*What the exercise asks*
When you come to the line with "<instances>...</instances> (empty list", begin repeating; continue exactly through the final line of the records and include nothing from before.

*Dataset extract*
================================

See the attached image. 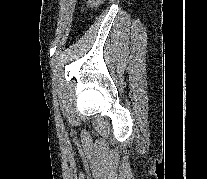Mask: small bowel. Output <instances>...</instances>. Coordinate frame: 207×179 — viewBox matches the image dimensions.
<instances>
[{
    "label": "small bowel",
    "mask_w": 207,
    "mask_h": 179,
    "mask_svg": "<svg viewBox=\"0 0 207 179\" xmlns=\"http://www.w3.org/2000/svg\"><path fill=\"white\" fill-rule=\"evenodd\" d=\"M101 2H103V0H88V4L90 5H95Z\"/></svg>",
    "instance_id": "1"
}]
</instances>
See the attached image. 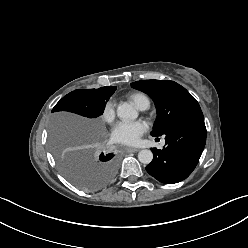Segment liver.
I'll return each instance as SVG.
<instances>
[{
    "label": "liver",
    "instance_id": "1",
    "mask_svg": "<svg viewBox=\"0 0 248 248\" xmlns=\"http://www.w3.org/2000/svg\"><path fill=\"white\" fill-rule=\"evenodd\" d=\"M55 124L58 131L64 132L61 135L62 137L67 136L69 133L92 136L95 129L93 124L72 116H58Z\"/></svg>",
    "mask_w": 248,
    "mask_h": 248
}]
</instances>
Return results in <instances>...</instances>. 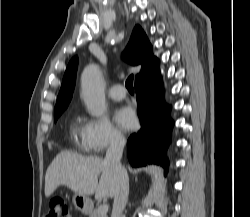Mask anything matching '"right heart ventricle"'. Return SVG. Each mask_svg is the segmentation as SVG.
Returning a JSON list of instances; mask_svg holds the SVG:
<instances>
[{
  "label": "right heart ventricle",
  "instance_id": "obj_1",
  "mask_svg": "<svg viewBox=\"0 0 250 217\" xmlns=\"http://www.w3.org/2000/svg\"><path fill=\"white\" fill-rule=\"evenodd\" d=\"M83 125L78 120H74L70 127V132L79 148L85 149L82 142Z\"/></svg>",
  "mask_w": 250,
  "mask_h": 217
}]
</instances>
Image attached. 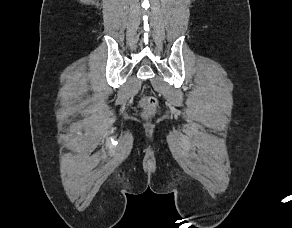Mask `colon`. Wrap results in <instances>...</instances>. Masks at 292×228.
I'll return each instance as SVG.
<instances>
[{
  "label": "colon",
  "instance_id": "1",
  "mask_svg": "<svg viewBox=\"0 0 292 228\" xmlns=\"http://www.w3.org/2000/svg\"><path fill=\"white\" fill-rule=\"evenodd\" d=\"M157 105V100L153 96H145L142 99V106L146 114H151Z\"/></svg>",
  "mask_w": 292,
  "mask_h": 228
}]
</instances>
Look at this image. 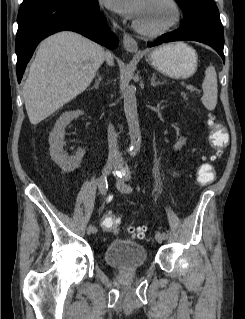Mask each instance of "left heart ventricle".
I'll list each match as a JSON object with an SVG mask.
<instances>
[{"label": "left heart ventricle", "instance_id": "obj_1", "mask_svg": "<svg viewBox=\"0 0 245 319\" xmlns=\"http://www.w3.org/2000/svg\"><path fill=\"white\" fill-rule=\"evenodd\" d=\"M172 18L173 11L165 0H146L136 21L145 27L157 28L167 24Z\"/></svg>", "mask_w": 245, "mask_h": 319}]
</instances>
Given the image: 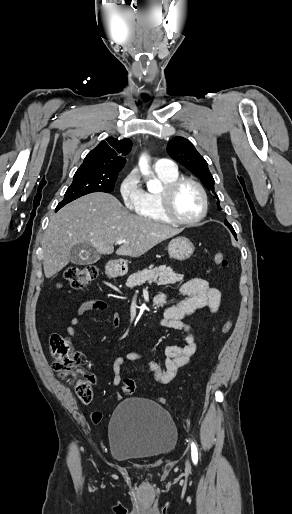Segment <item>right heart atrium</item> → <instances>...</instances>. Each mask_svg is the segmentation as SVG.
Wrapping results in <instances>:
<instances>
[{"label": "right heart atrium", "mask_w": 292, "mask_h": 514, "mask_svg": "<svg viewBox=\"0 0 292 514\" xmlns=\"http://www.w3.org/2000/svg\"><path fill=\"white\" fill-rule=\"evenodd\" d=\"M144 191L135 171L125 174L118 185L120 200H124V209H135L136 211L143 202Z\"/></svg>", "instance_id": "1"}]
</instances>
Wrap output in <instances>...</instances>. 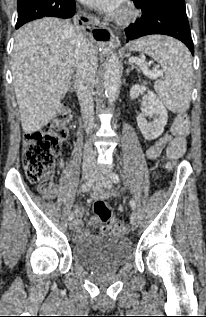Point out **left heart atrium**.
Listing matches in <instances>:
<instances>
[{
	"label": "left heart atrium",
	"instance_id": "1",
	"mask_svg": "<svg viewBox=\"0 0 206 317\" xmlns=\"http://www.w3.org/2000/svg\"><path fill=\"white\" fill-rule=\"evenodd\" d=\"M82 2L106 12L109 15L119 14L122 10L124 0H81Z\"/></svg>",
	"mask_w": 206,
	"mask_h": 317
}]
</instances>
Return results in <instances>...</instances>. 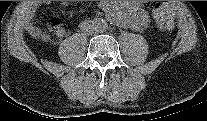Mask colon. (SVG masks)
<instances>
[{
	"instance_id": "obj_1",
	"label": "colon",
	"mask_w": 207,
	"mask_h": 121,
	"mask_svg": "<svg viewBox=\"0 0 207 121\" xmlns=\"http://www.w3.org/2000/svg\"><path fill=\"white\" fill-rule=\"evenodd\" d=\"M154 19L162 30H171L174 27L173 12L166 2L157 3L153 10Z\"/></svg>"
}]
</instances>
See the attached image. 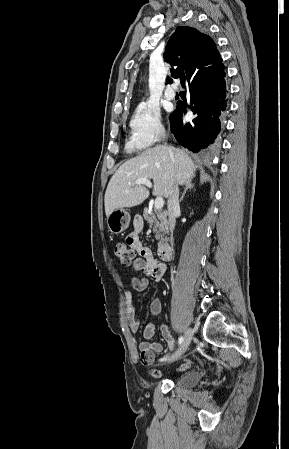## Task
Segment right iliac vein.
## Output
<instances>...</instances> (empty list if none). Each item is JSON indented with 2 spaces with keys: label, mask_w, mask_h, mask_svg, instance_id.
I'll return each instance as SVG.
<instances>
[{
  "label": "right iliac vein",
  "mask_w": 289,
  "mask_h": 449,
  "mask_svg": "<svg viewBox=\"0 0 289 449\" xmlns=\"http://www.w3.org/2000/svg\"><path fill=\"white\" fill-rule=\"evenodd\" d=\"M192 337H193V331L191 328H188L185 331L183 342H182L179 350L174 354V356H172V358L169 359L168 363H173V362L177 361L186 352V350L188 349V347L190 345Z\"/></svg>",
  "instance_id": "right-iliac-vein-1"
}]
</instances>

================================

*Answer to the problem*
<instances>...</instances> (empty list if none). Each item is JSON indented with 2 spaces with keys: label, mask_w, mask_h, mask_svg, instance_id.
I'll return each instance as SVG.
<instances>
[{
  "label": "right iliac vein",
  "mask_w": 289,
  "mask_h": 449,
  "mask_svg": "<svg viewBox=\"0 0 289 449\" xmlns=\"http://www.w3.org/2000/svg\"><path fill=\"white\" fill-rule=\"evenodd\" d=\"M192 337H193V331L191 328H188L185 331L183 342H182L179 350L174 354V356H172V358L169 359L168 363H173V362L177 361L186 352V350L188 349V347L190 345Z\"/></svg>",
  "instance_id": "right-iliac-vein-1"
}]
</instances>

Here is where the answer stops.